Lies, Dam Lies, and Statistics. We have heard it so many times – mainly from people trying to make a joke to cover their own numerical discomfort.
I will admit that statistics can be used to lie. Sometimes the numbers are just completely made up. Sometimes, the numbers are intentionally misrepresented. The statistics are used to support the lie and intimidate opponents. We must only watch the nightly news to see examples. These situations cannot be blamed on the statisticians because, frequently, statistics are not truly involved.
Just as often, the numbers are wrong. Poor collection, incomplete methods, or incorrect analysis produces statistics that cannot be trusted. Even for the experienced analyst, it can take some time to deconstruct the inaccuracies. As I have said before, there are no perfect studies. Public presenters usually do not take enough time and instead rely on the reputation of the source.
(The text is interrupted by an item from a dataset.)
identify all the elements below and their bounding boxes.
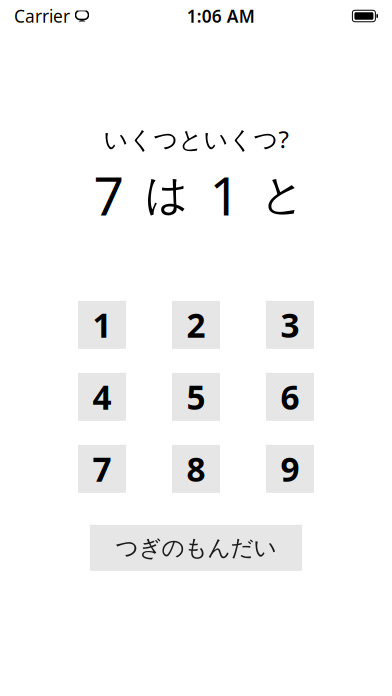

This problem is caused by the statisticians.
The bigger problem is when people quote statistics like they quote song lyrics.
Don’t go out tonight.
There’s bound to be a fight.
There’s a bathroom on the right.
For those of you that recognize the original song (Bad Moon Rising), you know how silly those words sound. Someone may joyously voice the new words while the meaning is lost to a message that sounds foolish.
Imagine a speaker trying to make a point based on the mangled lyrics. (Hard enough to understand the original lyrics.) The point may seem temporarily correct to those that don’t know the correct words. An effective and confident speaker can intimidate many to remain silent.
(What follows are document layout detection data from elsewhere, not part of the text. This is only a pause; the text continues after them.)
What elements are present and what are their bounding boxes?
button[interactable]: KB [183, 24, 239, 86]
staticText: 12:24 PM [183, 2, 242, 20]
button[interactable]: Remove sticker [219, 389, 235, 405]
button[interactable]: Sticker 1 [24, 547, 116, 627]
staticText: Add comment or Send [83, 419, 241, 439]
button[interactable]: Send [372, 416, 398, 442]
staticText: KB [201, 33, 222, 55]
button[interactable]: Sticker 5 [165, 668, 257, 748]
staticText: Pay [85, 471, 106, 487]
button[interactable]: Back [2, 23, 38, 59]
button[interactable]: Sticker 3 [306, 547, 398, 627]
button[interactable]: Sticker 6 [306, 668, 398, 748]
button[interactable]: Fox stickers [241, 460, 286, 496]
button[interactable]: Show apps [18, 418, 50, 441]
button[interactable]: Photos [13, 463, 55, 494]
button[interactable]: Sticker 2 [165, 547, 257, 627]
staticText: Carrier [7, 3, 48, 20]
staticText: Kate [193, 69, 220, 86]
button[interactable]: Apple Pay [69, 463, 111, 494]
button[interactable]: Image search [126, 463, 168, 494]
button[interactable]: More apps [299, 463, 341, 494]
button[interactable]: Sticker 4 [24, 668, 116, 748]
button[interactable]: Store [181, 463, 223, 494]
Just as the inaccurate lyrics are influenced by the person quoting them. The inaccurate statistics are influenced by the person representing them. The biases inside the head of the observer actually change the meaning of the numbers. The strength of the numbers are only temporary and the suggestion are misguided.
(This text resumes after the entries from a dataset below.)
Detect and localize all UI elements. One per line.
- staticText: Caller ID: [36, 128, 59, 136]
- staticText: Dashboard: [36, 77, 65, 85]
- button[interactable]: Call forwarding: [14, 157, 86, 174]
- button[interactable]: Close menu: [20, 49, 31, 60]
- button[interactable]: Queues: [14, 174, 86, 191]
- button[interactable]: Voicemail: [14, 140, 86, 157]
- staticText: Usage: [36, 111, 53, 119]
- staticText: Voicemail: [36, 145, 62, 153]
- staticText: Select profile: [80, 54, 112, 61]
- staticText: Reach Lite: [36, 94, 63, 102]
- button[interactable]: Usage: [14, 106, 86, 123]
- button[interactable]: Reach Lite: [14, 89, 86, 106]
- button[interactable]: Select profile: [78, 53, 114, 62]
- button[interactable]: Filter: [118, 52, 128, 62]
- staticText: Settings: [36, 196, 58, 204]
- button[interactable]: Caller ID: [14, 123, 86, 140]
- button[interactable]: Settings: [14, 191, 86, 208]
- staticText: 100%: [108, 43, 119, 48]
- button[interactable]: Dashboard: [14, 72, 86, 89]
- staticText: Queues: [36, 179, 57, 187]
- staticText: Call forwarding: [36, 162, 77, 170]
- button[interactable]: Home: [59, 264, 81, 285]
I once watched such a passionate person start a presentation with the “lies…statistics” quote. He then continued to quote statistics. In this case, he discussed a study that ranked the percent of children in poverty. He understood the original study to indicate that children in the United States were in worse conditions than in Bangladesh. The presenter jumped from the concept that there are more children in poverty in the United States than in Bangladesh to mean that children are generally better off in the impoverished country. He failed to understand that the percent in poverty was relative to the country’s income. The study’s ranking was affected by a greater income variance in the USA combined with a reduced median income in Bangladesh.
What sounded like an amazing point was quickly refutable. Children in poverty is a tragedy, but the problem is exasperated by inaccurate information. Eventually, people would believe that either US poverty statistics are inflated or that we no longer need to help the people of Bangladesh because they are doing better than America.